僕はこれを食べたのか?この、腐りかけの蛆が湧いた死骸を。

冗談だろう、いくらなんでもこんな物を食べるなんて。

吐き気に襲われ口元を慌てて覆う。

口の周りには血が固まった様な物と肉片がこびりついていた。


「うー、あーー、がー 」


食べたんだ、僕はこれを食べたんだ。

いったい僕になにが起きているんだ、混乱する。

軋む身体に鞭を打ち、水辺を探して這いずり回る。

一時間か、半日か、1日か。

時間の感覚が無くなっている事に驚く、いくら歩いても疲れはしないが、どれぐらい自分がそうしていたのかが、わからない。
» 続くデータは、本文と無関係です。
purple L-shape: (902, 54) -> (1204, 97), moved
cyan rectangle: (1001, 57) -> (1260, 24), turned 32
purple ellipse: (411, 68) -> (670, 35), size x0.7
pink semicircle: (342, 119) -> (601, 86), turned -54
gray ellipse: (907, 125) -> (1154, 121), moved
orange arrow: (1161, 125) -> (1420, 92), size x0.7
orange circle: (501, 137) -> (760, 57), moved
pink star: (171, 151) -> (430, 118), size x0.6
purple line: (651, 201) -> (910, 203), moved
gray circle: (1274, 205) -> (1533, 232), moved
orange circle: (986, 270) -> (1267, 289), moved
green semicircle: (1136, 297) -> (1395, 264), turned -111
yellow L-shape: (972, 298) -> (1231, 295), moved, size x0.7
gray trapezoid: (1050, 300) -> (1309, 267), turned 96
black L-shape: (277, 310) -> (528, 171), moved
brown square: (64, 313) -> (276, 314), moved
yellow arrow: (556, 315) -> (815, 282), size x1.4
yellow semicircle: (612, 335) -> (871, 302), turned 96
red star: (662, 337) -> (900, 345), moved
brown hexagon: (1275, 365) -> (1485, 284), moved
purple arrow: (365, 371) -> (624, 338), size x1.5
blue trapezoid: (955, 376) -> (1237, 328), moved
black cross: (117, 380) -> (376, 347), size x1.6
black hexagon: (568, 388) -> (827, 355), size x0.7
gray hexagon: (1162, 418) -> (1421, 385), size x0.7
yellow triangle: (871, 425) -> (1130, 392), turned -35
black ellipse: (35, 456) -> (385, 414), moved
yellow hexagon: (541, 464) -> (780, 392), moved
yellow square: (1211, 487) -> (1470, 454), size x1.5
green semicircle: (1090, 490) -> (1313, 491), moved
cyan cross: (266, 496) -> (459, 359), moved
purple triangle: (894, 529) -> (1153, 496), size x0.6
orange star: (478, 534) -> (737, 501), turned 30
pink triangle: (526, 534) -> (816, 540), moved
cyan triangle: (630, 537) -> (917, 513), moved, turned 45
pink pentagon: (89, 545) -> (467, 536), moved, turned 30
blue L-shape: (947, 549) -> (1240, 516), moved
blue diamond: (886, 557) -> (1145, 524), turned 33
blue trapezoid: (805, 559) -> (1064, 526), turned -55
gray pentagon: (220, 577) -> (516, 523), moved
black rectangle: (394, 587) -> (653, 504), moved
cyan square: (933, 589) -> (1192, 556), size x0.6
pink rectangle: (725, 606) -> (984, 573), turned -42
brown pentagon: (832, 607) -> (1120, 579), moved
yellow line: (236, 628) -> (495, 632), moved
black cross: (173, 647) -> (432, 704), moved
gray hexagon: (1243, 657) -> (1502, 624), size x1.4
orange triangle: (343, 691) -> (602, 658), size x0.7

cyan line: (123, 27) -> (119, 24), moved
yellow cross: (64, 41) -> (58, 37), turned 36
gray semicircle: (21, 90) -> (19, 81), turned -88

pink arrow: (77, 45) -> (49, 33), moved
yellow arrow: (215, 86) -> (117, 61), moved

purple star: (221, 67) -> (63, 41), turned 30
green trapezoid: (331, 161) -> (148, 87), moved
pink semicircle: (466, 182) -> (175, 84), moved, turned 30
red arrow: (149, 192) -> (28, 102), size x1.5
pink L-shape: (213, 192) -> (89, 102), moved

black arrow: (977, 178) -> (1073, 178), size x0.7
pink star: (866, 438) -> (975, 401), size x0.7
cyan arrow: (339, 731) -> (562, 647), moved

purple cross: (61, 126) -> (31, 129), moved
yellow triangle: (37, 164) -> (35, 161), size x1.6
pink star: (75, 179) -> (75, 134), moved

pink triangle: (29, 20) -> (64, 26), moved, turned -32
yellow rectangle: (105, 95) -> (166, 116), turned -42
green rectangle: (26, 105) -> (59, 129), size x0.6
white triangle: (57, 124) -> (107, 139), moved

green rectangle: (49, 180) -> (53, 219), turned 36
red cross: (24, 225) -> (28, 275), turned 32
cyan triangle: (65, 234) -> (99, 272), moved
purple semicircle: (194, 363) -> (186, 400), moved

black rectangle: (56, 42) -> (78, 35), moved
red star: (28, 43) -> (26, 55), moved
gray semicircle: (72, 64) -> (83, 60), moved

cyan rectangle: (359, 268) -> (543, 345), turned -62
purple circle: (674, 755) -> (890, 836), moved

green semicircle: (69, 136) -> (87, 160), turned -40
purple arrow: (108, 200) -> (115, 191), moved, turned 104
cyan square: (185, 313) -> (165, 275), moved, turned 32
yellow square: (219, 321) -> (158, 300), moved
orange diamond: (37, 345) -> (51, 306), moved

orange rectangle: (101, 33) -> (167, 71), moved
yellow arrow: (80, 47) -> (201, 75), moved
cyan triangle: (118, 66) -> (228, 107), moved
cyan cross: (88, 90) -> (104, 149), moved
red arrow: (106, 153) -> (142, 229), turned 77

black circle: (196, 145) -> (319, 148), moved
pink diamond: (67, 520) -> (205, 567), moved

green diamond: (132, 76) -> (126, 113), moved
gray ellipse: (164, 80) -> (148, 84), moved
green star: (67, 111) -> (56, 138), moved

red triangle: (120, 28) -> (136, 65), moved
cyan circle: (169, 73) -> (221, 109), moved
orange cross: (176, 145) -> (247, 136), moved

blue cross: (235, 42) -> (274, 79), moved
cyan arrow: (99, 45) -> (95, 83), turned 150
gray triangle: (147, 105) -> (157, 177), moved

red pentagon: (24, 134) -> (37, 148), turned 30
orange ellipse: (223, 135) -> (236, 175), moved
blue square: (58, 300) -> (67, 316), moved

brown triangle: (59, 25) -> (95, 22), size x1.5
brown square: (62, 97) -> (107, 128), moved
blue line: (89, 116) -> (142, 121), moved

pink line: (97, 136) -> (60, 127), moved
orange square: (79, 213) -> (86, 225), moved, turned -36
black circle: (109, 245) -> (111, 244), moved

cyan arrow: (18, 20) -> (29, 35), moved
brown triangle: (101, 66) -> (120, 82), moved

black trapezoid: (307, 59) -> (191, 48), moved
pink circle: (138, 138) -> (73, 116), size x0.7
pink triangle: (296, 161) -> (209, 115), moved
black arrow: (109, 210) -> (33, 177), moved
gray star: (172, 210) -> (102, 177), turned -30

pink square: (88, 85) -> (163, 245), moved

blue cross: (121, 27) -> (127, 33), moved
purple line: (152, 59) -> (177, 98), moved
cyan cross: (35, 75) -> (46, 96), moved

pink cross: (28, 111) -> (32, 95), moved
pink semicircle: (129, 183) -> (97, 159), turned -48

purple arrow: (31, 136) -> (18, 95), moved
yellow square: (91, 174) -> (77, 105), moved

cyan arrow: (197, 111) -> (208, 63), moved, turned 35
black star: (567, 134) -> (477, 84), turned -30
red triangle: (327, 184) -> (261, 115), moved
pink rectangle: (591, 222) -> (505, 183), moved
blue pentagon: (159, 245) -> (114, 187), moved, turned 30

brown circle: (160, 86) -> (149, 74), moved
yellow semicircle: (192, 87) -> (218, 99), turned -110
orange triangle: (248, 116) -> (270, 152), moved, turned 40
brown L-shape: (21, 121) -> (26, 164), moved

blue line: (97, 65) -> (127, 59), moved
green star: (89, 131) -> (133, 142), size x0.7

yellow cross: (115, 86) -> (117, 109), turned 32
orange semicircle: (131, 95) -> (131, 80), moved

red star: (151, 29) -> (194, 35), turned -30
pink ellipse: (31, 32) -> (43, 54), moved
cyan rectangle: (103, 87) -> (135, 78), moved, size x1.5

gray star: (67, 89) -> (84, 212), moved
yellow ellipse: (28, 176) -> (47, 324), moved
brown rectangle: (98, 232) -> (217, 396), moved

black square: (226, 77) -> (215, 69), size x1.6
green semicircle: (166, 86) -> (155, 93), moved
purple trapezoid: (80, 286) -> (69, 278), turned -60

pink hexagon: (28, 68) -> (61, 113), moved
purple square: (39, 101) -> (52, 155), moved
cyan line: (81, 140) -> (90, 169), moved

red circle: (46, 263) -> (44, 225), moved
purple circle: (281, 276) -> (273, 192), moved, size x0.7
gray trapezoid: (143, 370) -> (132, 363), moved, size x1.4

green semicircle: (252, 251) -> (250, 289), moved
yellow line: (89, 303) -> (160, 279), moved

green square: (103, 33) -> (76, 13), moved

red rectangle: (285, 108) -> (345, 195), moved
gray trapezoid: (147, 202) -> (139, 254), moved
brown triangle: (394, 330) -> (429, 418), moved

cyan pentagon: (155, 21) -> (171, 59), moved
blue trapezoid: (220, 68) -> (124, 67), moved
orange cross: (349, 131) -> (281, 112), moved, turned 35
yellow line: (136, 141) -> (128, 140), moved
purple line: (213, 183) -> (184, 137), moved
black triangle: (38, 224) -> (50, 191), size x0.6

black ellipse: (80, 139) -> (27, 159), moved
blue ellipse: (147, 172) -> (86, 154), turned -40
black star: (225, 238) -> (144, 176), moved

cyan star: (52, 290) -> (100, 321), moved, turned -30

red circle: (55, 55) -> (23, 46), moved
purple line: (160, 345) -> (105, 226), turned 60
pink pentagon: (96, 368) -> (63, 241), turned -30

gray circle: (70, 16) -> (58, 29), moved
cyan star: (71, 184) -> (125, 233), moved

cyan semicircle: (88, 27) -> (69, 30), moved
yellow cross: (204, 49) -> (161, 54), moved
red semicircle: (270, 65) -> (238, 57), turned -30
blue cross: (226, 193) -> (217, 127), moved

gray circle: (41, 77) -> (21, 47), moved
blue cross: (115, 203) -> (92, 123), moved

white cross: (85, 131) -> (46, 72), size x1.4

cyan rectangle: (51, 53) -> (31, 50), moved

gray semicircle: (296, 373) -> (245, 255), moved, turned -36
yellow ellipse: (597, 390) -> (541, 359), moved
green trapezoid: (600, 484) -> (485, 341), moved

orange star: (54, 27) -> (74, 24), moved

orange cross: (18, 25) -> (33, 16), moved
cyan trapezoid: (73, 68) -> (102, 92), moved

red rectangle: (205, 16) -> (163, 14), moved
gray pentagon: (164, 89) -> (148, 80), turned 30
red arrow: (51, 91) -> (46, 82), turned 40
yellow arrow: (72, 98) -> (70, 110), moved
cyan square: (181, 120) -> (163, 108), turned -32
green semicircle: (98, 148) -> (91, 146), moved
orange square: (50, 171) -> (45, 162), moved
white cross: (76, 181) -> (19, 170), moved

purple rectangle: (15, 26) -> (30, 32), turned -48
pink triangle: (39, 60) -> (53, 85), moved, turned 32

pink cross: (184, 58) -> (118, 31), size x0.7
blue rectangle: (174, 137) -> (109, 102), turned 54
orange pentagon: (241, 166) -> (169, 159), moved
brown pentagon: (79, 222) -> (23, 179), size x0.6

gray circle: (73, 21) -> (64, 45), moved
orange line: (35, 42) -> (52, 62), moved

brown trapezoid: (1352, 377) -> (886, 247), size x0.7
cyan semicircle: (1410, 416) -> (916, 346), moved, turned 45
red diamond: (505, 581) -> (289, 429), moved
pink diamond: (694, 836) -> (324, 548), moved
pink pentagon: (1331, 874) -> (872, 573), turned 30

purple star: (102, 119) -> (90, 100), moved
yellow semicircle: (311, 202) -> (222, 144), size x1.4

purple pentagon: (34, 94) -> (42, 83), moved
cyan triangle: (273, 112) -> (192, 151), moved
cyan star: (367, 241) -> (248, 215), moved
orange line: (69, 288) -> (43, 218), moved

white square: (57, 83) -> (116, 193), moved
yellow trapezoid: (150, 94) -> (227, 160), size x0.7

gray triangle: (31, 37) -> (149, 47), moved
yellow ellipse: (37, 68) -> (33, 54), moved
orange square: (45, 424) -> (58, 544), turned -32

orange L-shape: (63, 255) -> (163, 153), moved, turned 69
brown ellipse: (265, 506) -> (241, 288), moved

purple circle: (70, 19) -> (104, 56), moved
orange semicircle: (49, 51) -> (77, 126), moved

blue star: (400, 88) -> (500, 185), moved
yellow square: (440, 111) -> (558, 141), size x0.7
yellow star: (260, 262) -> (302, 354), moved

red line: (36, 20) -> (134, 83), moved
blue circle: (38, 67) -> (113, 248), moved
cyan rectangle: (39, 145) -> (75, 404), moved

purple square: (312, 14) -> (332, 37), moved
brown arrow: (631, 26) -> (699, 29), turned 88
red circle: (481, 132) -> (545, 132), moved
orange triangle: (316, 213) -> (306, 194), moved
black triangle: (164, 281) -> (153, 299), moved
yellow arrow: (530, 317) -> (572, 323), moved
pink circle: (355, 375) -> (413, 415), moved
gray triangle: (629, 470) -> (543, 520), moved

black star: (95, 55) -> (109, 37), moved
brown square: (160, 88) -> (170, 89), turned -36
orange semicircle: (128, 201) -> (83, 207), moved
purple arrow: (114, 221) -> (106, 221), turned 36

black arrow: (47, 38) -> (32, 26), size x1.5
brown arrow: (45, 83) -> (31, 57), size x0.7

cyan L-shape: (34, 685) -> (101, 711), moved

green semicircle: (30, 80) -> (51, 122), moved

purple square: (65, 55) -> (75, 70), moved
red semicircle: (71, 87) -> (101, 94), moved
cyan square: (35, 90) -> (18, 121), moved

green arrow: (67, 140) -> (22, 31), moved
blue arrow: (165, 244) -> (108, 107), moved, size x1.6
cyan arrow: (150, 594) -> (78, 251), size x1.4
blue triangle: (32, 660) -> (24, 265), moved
意識はある、鈍いが感覚もある、ぼんやりとだが視力もある。

だけど、身体がまるで自分の物では無いような感覚が、夢でも見ているんじゃないかと錯覚させる様だった。


やっと見つけた水溜り、血で汚れた手と口をやっと洗える事に嬉しくなる。

岩の窪みに溜まった、ほんの少しの水だが洗うだけなら充分だろう。


「あぁ、あーーー 」


水溜りに写った自分を見て僕は膝をついた。

あんまりじゃないか、仲間を奪い、家族を奪い、僕の命を奪っておいて。

神様はそれでも満足しなかったらしい。

だって、水溜り写ったのは屍人。

グール、ウォーキングデット、ゾンビ、日本ではそう呼ばれていた者。

それほどありふれた魔物、屍人だったんだから。


自分の顔が醜く写っている、口の周りを血だらけにした僕の顔。

焦点のあっていない瞳、口から流れ出る汚液。

これが今の僕らしい。

おそらく、僕の亡骸をダンジョンに捨てたんだろう。

屍人はダンジョンで一番多い魔物だった、材料は人間。

魔素が人間の亡骸に集まると、屍人になると聞いた事がある。

僕は国民にとっては英雄だから、少なくとも国が復興するまでは、死んだ事は公表出来ない筈だ。

広場で僕が死んでる事を確認した役人が、ダンジョンに投げ捨てたんだろう。

僕の家族を殺して、次は僕を捨てたって訳だ。

僕を勝手に召喚して、魔王まで倒させたっていうのに、たいした礼だと思う。

もうどうでも良かった。

僕はその場で寝転がり、自分の命が終わるのを待った。






時間の感覚が無い事が幸いして、ただ呆然とその場にいる事に苦痛は感じなかったが、空腹感だけは我慢出来なかった。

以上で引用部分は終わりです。